Loans to first-time buyers down 10%

| December 9, 2011 | 0 Comments
Loans to first-time buyers down 10%

October was a difficult month for first-time buyers according to the latest figures from the Council of Mortgage Lenders (CML).

Ten per cent fewer home loans were offered to first-time buyers compared with September and the average deposit they had to find was a hefty 20 per cent.

In the current economic climate and with many prospective house purchasers living in expensive rental properties, finding this level of deposit is out of reach.

Just 16,400 first-time buyer loans were approved in October.

The total number of home loans approved for all groups fell 8 per cent compared with September, to 44,500.

On a year-on-year basis, home loans were down 5 per cent overall in October, and down 1 per cent for first time buyers.

The CML expects the number of first-time buyers seeking mortgages to increase early next year, as they rush to avoid having to pay stamp duty.
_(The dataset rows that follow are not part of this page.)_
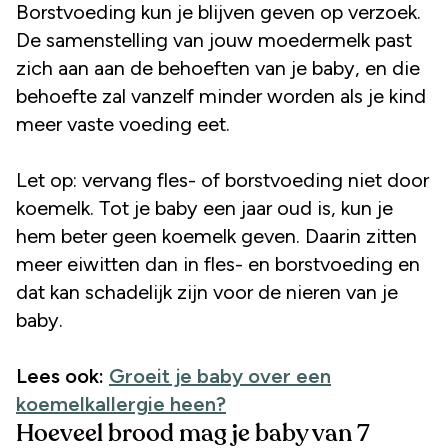
Borstvoeding kun je blijven geven op verzoek.
De samenstelling van jouw moedermelk past
zich aan aan de behoeften van je baby, en die
behoefte zal vanzelf minder worden als je kind
meer vaste voeding eet.
Let op: vervang fles- of borstvoeding niet door
koemelk. Tot je baby een jaar oud is, kun je
hem beter geen koemelk geven. Daarin zitten
meer eiwitten dan in fles- en borstvoeding en
dat kan schadelijk zijn voor de nieren van je
baby.
Lees ook:
Groeit je baby over een
koemelkallergie heen?
Hoeveel brood mag je baby van 7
Until 25 March 2012 first-time buyers of residential property can apply for exemption from stamp duty on properties valued at £250,000 or less.

Paul Smee, CML director general, said: “Despite the fall in lending in October, it is possible that we will see signs of increased activity by first-time buyers in the early months of next year, as we approach the end of the government’s stamp duty concession at the end of March.”

The CML also delivered some good news for house purchasers with its figures showing that mortgages are at their most affordable level since 2004.

Although mortgage deposits remain high, monthly interest payments have shown a downward trend.

Mortgage interest accounted for 12 per cent of income in October, its lowest level since January 2004.

The government is trying to help first-time buyers struggling to find high deposits, through a proposed mortgage indemnity scheme.

This aims to encourage lenders to offer mortgages of up to 95% of a property’s value by guaranteeing that they will not lose money if the house-buyer defaults on their mortgage payments.

The government and participating house builders will contribute a certain percentage of a new-build property’s value into a loan guarantee fund through which lenders will be able to recover losses if a property falls into negative equity and is repossessed.